If this is your first camera
Pay more for proof. A first camera is easiest when the listing shows the exact body powered on, includes a working battery and charger, names the memory card type, and has a recent sample photo from that camera. You are not only buying the camera body. You are buying a setup that can actually shoot on day one.
Untested does not automatically mean broken, but for beginners it can hide the parts that make a cheap listing expensive: a rare battery, a charger that costs almost as much as the body, a Memory Stick or xD-Picture Card reader, a stuck zoom lens, or a battery door that will not stay closed.
When untested can make sense
If you are more experienced, an untested camera can be a real bargain gamble. It is more reasonable when the price is low, the seller is honest about what they could not test, the photos show a clean lens and complete battery door, and you already know how to source batteries, chargers, cards, and readers.

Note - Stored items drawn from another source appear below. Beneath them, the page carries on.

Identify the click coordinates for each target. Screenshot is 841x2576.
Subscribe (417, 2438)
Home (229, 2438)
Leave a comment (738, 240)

It also makes more sense when you would still be okay if the camera only becomes a parts body, display piece, or repair project. That is a different purchase from buying a reliable everyday camera for a trip, a gift, or your first CCD-style setup.

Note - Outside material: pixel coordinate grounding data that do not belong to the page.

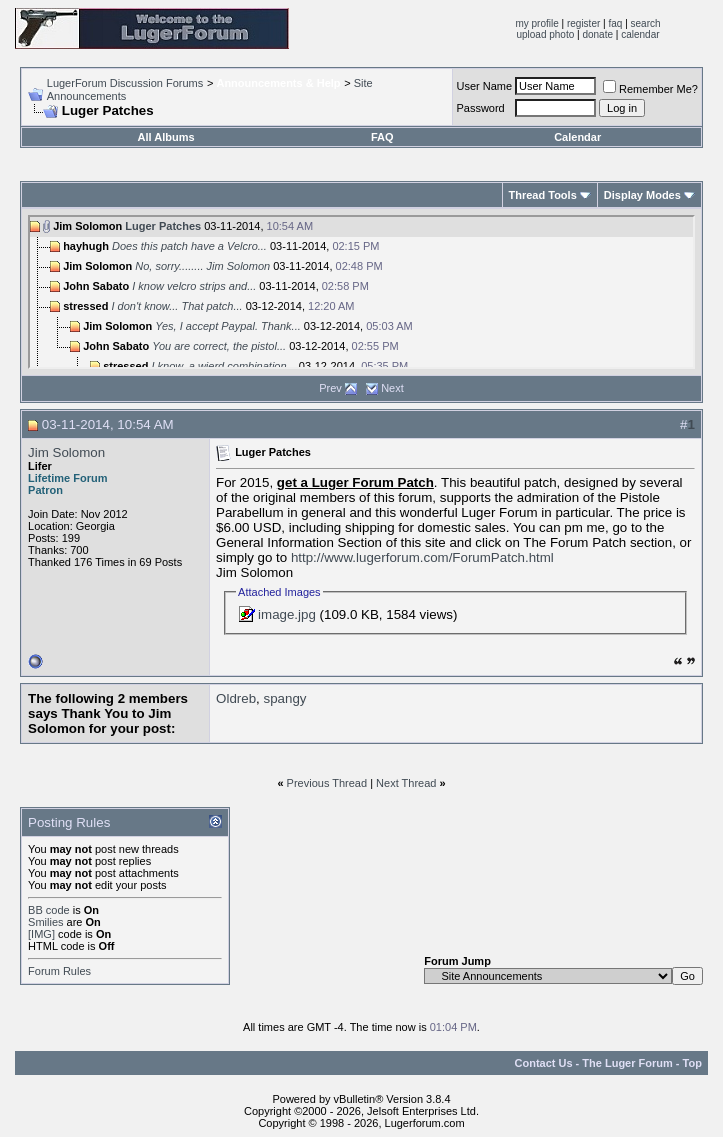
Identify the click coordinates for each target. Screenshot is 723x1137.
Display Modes (642, 195)
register (583, 23)
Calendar (577, 137)
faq (615, 23)
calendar (640, 34)
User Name (484, 86)
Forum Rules (59, 971)
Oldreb (236, 698)
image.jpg (287, 614)
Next (392, 388)
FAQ (382, 137)
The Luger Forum (627, 1063)
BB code (49, 910)
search (646, 23)
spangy (284, 698)
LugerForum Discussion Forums (125, 83)
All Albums (166, 137)
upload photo (545, 34)
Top (692, 1063)
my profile (536, 23)
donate (597, 34)
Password (480, 108)
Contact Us (544, 1063)
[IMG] (41, 934)
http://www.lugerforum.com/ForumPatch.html (422, 557)
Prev (330, 388)
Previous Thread (327, 783)
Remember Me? (650, 89)
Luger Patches (163, 226)
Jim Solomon (66, 452)
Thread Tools (543, 195)
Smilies (45, 922)
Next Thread (406, 783)
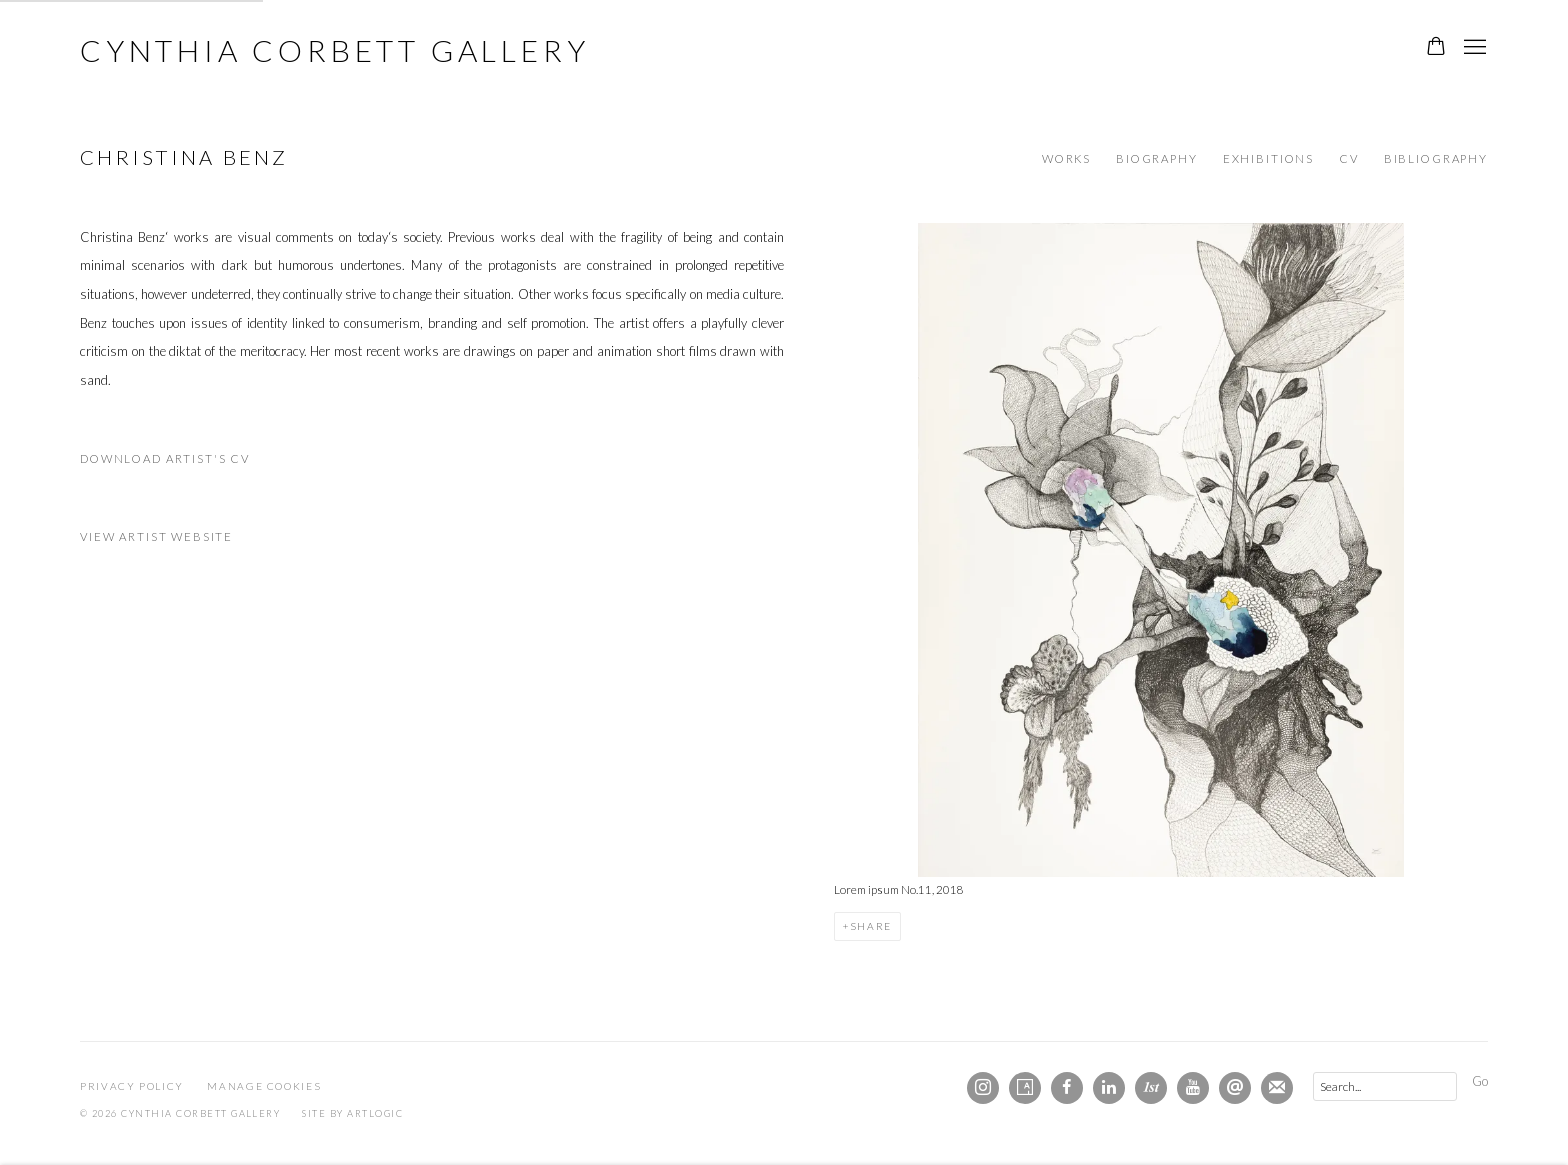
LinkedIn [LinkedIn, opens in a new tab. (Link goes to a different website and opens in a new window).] (1109, 1088)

Read the wording carefully
- Untested: ask what was missing. No charger is different from "we tried it and it failed."
- As-is: assume you may not be able to return it just because it does not work.
- For parts: treat it as a repair or parts purchase, not a ready-to-use camera.

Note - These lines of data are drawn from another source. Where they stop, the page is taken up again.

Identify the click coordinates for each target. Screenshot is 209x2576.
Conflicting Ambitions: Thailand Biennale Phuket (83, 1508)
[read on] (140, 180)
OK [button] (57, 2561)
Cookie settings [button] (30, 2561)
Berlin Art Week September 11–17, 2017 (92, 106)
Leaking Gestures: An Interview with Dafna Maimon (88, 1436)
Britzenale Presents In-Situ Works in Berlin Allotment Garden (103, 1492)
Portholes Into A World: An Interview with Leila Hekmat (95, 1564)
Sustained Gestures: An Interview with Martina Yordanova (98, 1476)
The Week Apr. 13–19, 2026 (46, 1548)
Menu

- Powers on: useful, but not enough. You still want the lens, flash, screen, buttons, card slot, and battery door checked.
Ask these before buying
Ask for one photo of the camera powered on, one photo taken with the camera, and one photo of the battery and card door open. If the seller cannot test because they do not have a charger or card, compare the total cost after you add those missing pieces.
For trendy models, keep the price honest. A low-cost untested compact can be fun. An expensive untested compact should leave enough room for the chance that you still need a battery, charger, card reader, repair, or replacement camera.
Simple rule
If you want your first camera to just work, buy the tested listing with the clearest proof. If you already enjoy hunting parts, testing batteries, and fixing little problems, an untested or as-is listing can still be part of the fun when the price matches the risk.